Nowadays, formal theorem provers have made monumental progress on high-school and competition-level mathematics, but few of them generalize to more advanced mathematics. In this paper, we present REAL-Prover, a new open-source stepwise theorem prover for Lean 4 to push this boundary. This prover, based on our fine-tuned large language model (REAL-Prover-v1) and integrated with a retrieval system (Leansearch-PS), notably boosts performance on solving college-level mathematics problems. To train REAL-Prover-v1, we developed HERALD-AF, a data extraction pipeline that converts natural language math problems into formal statements, and a new open-source Lean 4 interactive environment (Jixia-interactive) to facilitate synthesis data collection. In our experiments, our prover using only supervised fine-tune achieves competitive results with a 23.7% success rate (Pass@64) on the ProofNet dataset-comparable to state-of-the-art (SOTA) models. To further evaluate our approach, we introduce FATE-M, a new benchmark focused on algebraic problems, where our prover achieves a SOTA success rate of 56.7% (Pass@64).

Paper Structure

This paper contains 32 sections, 1 equation, 5 figures, 6 tables.

Figures (5)

  • Figure 1: Overview of the REAL-Prover model training pipeline. The figure illustrates two components: (a) the HERALD-AF pipeline, which translates informal mathematical statements into formal ones; (b) the expert iteration pipeline, which iteratively refines the prover model.
  • Figure 2: Overview of REAL-Prover.
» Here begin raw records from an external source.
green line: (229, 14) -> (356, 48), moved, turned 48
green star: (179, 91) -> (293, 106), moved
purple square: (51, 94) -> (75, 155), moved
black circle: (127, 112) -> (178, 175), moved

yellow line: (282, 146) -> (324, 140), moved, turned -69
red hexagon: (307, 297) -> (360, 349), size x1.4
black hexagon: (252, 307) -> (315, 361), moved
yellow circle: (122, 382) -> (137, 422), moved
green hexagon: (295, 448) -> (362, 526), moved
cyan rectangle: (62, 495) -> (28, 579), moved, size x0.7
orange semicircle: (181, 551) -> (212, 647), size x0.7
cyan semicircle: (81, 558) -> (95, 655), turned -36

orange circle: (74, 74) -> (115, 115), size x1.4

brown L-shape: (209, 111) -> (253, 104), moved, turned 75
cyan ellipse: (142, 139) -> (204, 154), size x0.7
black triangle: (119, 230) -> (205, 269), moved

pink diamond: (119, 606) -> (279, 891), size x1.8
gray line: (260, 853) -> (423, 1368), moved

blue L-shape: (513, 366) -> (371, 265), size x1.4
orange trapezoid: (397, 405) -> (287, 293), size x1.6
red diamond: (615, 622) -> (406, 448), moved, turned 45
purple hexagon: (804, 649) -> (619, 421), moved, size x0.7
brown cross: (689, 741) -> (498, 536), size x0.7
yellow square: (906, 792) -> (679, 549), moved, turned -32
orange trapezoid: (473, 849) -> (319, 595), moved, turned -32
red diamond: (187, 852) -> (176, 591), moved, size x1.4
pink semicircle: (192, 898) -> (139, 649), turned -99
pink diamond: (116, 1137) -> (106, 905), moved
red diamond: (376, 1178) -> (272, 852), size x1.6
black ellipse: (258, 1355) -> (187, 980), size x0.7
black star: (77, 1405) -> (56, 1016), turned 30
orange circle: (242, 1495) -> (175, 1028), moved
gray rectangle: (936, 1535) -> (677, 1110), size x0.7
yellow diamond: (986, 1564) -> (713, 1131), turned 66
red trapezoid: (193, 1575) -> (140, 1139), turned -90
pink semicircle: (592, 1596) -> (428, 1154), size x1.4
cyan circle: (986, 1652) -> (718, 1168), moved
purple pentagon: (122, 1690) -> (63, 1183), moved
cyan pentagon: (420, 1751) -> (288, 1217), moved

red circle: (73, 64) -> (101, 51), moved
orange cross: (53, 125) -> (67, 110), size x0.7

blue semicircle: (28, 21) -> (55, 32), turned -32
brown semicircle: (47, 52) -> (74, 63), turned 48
This figure illustrates three main processes: From (a) to (b), the prover passes several tactics to the Lean 4 interactive environment (Jixia-interactive) and receives corresponding scored state nodes. From (b) to (c), the prover selects a state node based on its score and checks whether the proof is complete. From (c) to (a), the prover using LLM with retrieval information from LeanSearch-PS generate new tactics.
  • Figure 3: Proof using LeanSearch-PS and retrieval results. The left shows part of our input prompt; the right displays the proof generated by REAL-Prover.
  • Figure 4: Compare the proofs with and without LeanSearch-PS. The prover in (a) uses the existing instance 'IsAlgClosed.instInfinite' from Mathlib, resulting in a more readable proof.
  • Figure 5: Compare the proofs with and without LeanSearch-PS. The prover in (a) uses the existing instance 'IsPGroup.of_surjective' from Mathlib, resulting in a more readable proof.